Among the following entries, say how many lines contain the word "İnan"; the answer is a number and nothing else.
....
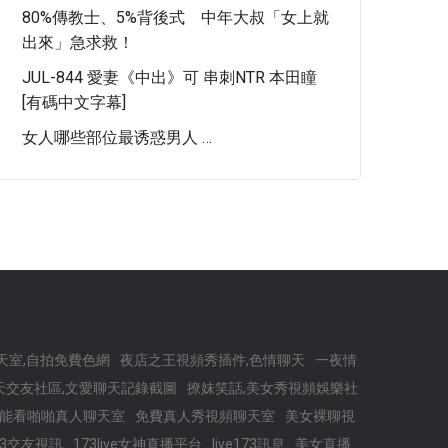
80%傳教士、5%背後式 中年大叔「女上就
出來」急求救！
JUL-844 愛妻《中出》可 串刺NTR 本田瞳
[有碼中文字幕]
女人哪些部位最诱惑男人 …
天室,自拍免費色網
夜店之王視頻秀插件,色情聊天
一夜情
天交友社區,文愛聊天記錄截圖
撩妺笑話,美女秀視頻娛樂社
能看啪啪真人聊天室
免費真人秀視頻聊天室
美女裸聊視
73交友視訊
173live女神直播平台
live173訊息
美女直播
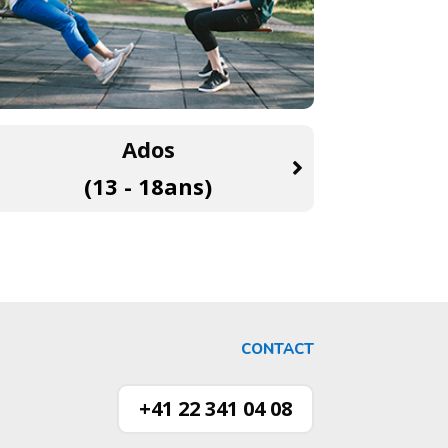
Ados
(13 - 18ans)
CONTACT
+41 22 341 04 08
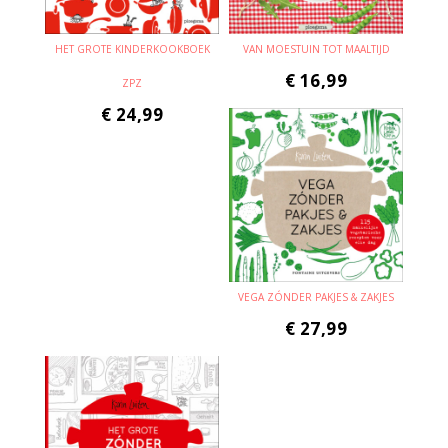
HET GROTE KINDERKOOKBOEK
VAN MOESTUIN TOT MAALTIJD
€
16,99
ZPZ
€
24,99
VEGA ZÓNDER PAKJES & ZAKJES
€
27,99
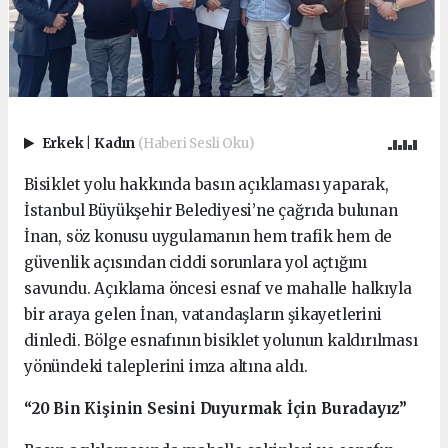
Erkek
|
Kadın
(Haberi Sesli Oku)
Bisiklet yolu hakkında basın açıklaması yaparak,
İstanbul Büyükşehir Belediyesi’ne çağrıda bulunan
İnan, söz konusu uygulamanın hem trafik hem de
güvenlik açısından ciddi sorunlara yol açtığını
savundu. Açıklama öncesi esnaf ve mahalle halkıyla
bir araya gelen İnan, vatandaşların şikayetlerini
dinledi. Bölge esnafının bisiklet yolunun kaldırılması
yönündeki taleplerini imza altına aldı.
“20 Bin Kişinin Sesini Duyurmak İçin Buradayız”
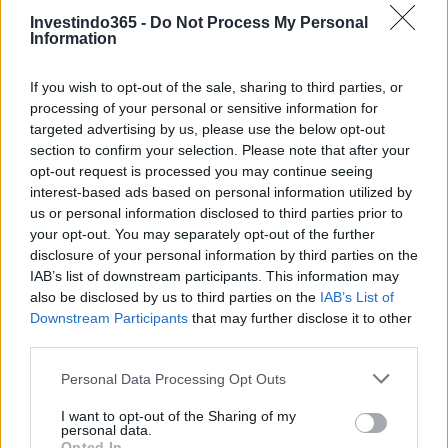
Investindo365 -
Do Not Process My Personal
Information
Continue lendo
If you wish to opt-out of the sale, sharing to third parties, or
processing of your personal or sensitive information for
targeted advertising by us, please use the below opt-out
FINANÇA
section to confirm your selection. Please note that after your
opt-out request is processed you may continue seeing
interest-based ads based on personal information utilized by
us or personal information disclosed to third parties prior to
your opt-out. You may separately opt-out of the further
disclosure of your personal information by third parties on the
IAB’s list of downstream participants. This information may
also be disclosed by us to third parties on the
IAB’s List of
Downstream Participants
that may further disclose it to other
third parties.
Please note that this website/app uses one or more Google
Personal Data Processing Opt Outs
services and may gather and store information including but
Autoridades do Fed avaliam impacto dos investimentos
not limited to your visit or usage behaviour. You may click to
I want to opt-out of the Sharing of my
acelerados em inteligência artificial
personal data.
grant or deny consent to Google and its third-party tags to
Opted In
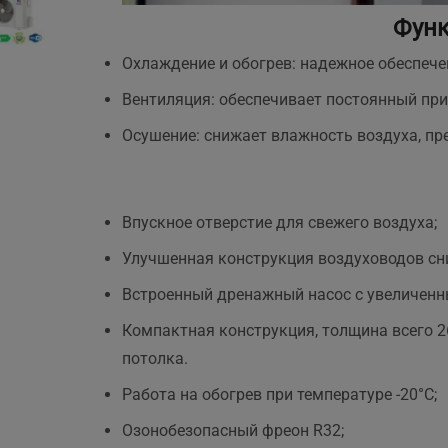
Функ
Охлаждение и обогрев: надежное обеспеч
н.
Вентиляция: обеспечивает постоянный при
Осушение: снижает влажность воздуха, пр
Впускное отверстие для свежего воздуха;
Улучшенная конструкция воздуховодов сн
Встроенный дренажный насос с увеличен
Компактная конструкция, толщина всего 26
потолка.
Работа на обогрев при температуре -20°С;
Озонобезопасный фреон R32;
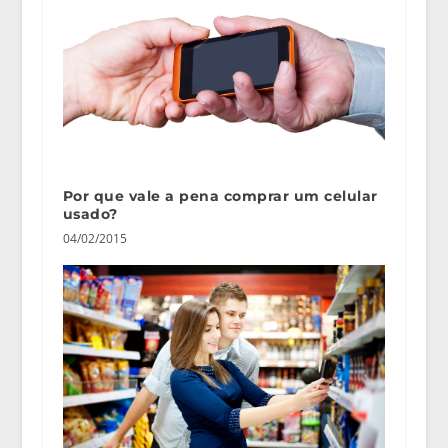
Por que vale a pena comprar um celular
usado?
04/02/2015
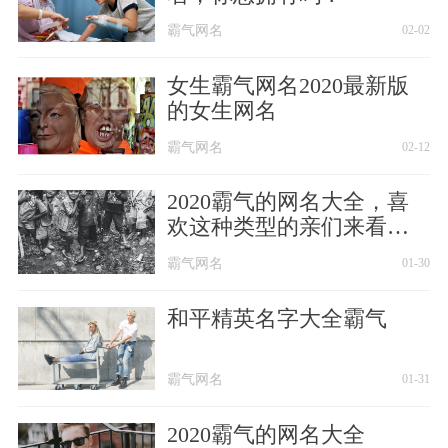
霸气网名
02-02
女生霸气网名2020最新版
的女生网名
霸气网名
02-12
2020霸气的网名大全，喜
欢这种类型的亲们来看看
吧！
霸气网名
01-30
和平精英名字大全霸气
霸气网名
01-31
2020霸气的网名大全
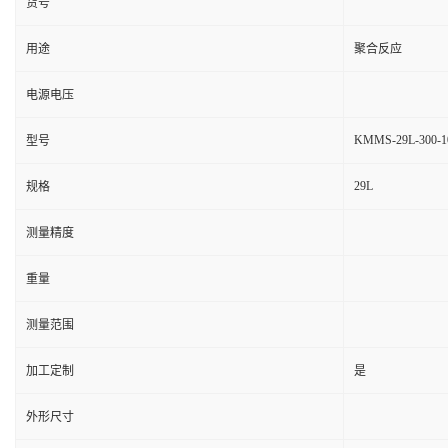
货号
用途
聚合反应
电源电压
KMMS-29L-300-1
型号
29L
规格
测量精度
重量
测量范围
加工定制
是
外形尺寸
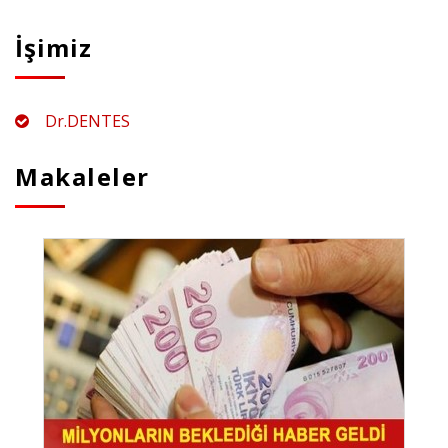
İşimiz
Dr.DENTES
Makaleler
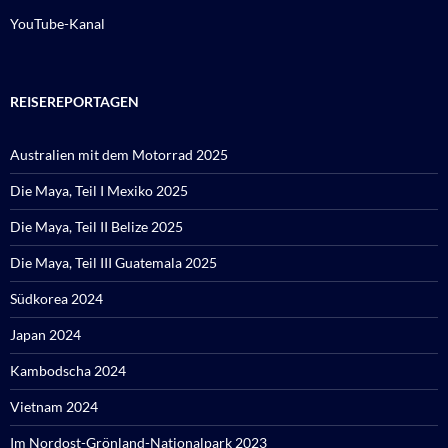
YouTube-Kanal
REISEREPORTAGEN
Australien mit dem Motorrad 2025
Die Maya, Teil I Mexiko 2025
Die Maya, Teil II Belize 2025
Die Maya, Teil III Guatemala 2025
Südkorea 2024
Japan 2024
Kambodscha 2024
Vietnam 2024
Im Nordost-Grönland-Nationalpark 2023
....
Answer section:
2